Tuesday, October 4th, 2011 - Posted in Uncategorized
Where you sit and what you sip are two key factors in a successful meeting, according to Neurosciencemarketing.com. Offering your client a hot beverage is not only a nice thing to do, it will change their perception of you.
“John Bargh of Yale University, found that the temperature of a beverage makes a difference in how a person judges another person:
The experimenters, Lawrence Williams of the University of Colorado and John Bargh of Yale, gave cups of either hot or iced coffee to people and asked them to rate someone’s personality based on a packet of information. The ones who held the hot cup rated that individual significantly higher for “warmth” than did the subjects holding the iced coffee…
Dr. Bargh points to recent brain imaging studies showing that the experience of hot or cold stimulus triggers activity in the insular cortex, the same area of the brain associated with a personality disorder that makes people uncooperative and distrustful.”[From the New York Times - Heart-Warming News on Hot Coffee by John Tierney.]
So, not matter the outside temperature, offering a hot beverage is the better choice, rather than an iced beverage.
Where you sit also plays into the success of a business encounter. Although, why stop there, you could apply the same principal to say, your future in-laws, someone you’d like to ask a big favor from or a future financial donor.

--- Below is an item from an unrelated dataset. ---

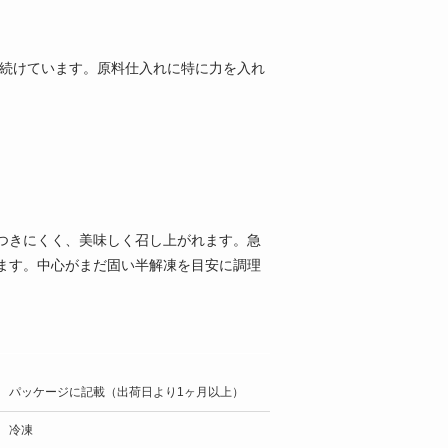
き続けています。原料仕入れに特に力を入れ
つきにくく、美味しく召し上がれます。急
ます。中心がまだ固い半解凍を目安に調理
パッケージに記載（出荷日より1ヶ月以上）
冷凍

According to neurosciencemarketing.com, in a study by Joshua M. Ackerman (MIT), Christopher C. Nocera (Harvard), and John A. Bargh (Yale), showed that “hard objects increased rigidity in negotiations.” One of a series of experiments involved a simulated car price negotiation in which the subject had to make a price offer for a car, which was rejected. Then, the “buyer” had to make a second offer. The subjects were also asked to evaluate their negotiating partner.
“The researchers found that there was a significant difference between subjects sitting in hard and soft chairs. Those seated in hard chairs judged their negotiating partner to be less emotional. Most significantly, the “buyers” in soft chairs increased their offer by nearly 40% more than those in hard chairs. In short, a hard chair not changed the buyers’ perception of their negotiating partner, it made them harder bargainers.”
Yikes! To avoid a rigid, cold meeting, serve a hot beverage while offering the ‘customer’ a cushy chair. Your chances of success increase with a few touches of home.